Last week we conducted a survey, asking you whether you preferred your apps in the cloud, or on your desktop. I’ve been a big fan of the cloud, but lately I’ve gone retro, enjoying a few desktop apps. One of the apps that has fostered my growing love of desktop apps is Sparrow, a desktop email app for Mac OS X. The beauty of Sparrow is how well it integrates with Gmail, and how fast it operates.

Historically, desktop email apps haven’t played nicely with Gmail. They work, but features like labels work differently in most apps than they do from within Gmail itself. Most email apps use IMAP or POP to access Gmail, and use folders instead of labels. The use of folders means that you have to copy a message to two folders if you want the message to have two labels within Gmail.

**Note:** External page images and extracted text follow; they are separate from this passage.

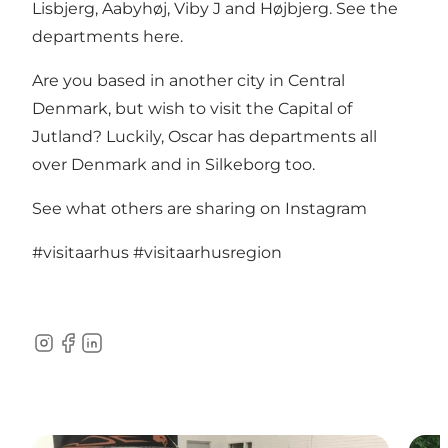
Lisbjerg, Aabyhøj, Viby J and Højbjerg.
See the
departments here.
Are you based in another city in Central
Denmark, but wish to visit the Capital of
Jutland? Luckily, Oscar has departments all
over Denmark and in
Silkeborg
too.
See what others are sharing on Instagram
#visitaarhus
#visitaarhusregion
Instagram
Facebook
LinkedIn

Sparrow was designed specifically for Gmail. In fact, although support for other platforms via IMAP is coming soon, Sparrow works ONLY with Gmail and Google Apps email accounts at the present time. Sparrow’s Gmail-centric focus is apparent when you sit down to use it.

Sparrow full screen.jpg


The sidebar on the left side of the screen lists your Gmail or Google Apps accounts, along with icons for your default Inbox, Sent Mail, Starred Messages, Drafts, Search, and Trash. Just to the right of the sidebar is a list of your messages. In this panel, the subject of each message is displayed, along with the first few lines of the message. Each message in that list has a number next to it representing the number of threads in the conversation (unless there are no replies, in which case no number is displayed). The corner of the message in the list also contains a triangle with the color of the first tag selected for the message. The message in the list will also display a date and time, and a solid or grayed out star (depending on whether the message was starred or not).

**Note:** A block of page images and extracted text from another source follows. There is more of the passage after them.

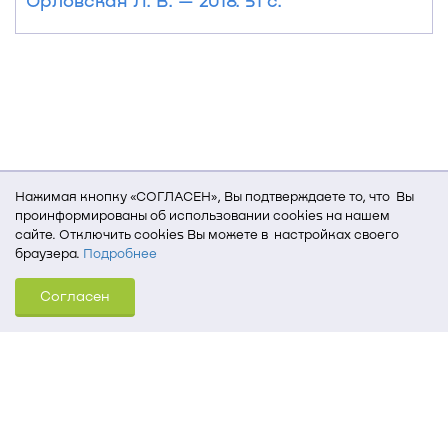
Орловская Л. В. — 2018. 51 с.
Нажимая кнопку «СОГЛАСЕН», Вы подтверждаете то, что Вы
проинформированы об использовании cookies на нашем
сайте. Отключить cookies Вы можете в настройках своего
браузера.
Подробнее
Для того, чтобы мы могли качественно предоставить Вам
Согласен
услуги, мы используем cookies, которые сохраняются
на Вашем компьютере (Сведения о местоположении; ip-адрес;
тип, язык, версия ОС и браузера; тип устройства и разрешение
его экрана; источник, откуда пришел на сайт пользователь;
какие страницы открывает и на какие кнопки нажимает
пользователь; эта же информация используется для
обработки статистических данных использования сайта
посредством интернет-сервиса Яндекс.Метрика)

The far right panel in Sparrow displays the full message itself, along with a display of the tags, an information button (to display more information from the message header), and a dropdown button to reply, reply to all, forward, delete, mark as spam, and so forth.


Processing Messages

Sparrow allows you to quickly process your mail. While you can call up a full composition Window, you can, just like in Gmail, type a message into a quick reply box that comes up with one click of the reply button.

Sparrow quick reply

You can add attachments to a message by dragging the attachment into the message, or by using a standard “attach” button. If you have multiple accounts configured in Sparrow, you can select the account from which to send the message via a dropdown menu in the full composition window.

Labeling messages is easy, too. Click on the plus symbol at the top right of a message, and select your labels. Removing a label is as simply as clicking an “X” next to the label.

Sparrow labeling

As the first screenshot above indicates, Sparrow’s interface is simple and clean. The toolbar across the top contains only four buttons: New Message, Archive, Reply, and Delete. As fast as cloud apps have become, I still find it much quicker to blow through messages in Sparrow, using the Archive and Delete buttons in conjunction with the fast labeling of messages.

Sparrow also has search functionality. Once you perform a search, you can filter the results via sender, recipient, or subject.


The Verdict

Sparrow has a different feel to it than traditional email clients. I’ve seen other reviews compare it to the official Twitter app for Mac in its appearance. Regardless, I love the look and feel of it, and, most importantly, I’ve found it to be a great help in quickly processing my email. In fact, sometimes I’ll look at my Gmail inbox in my web browser, and defer responding to messages until I can fire up my MacBook Air and use Sparrow.

Sparrow’s main drawback is that it is Mac only. As a result, I need to find a way to convince my wife that we need a desktop Mac, so I can use Sparrow in more places than just on my Macbook Air. Better yet, maybe we can persuade the Sparrow developers to port it to Windows, where they’d probably make a killing.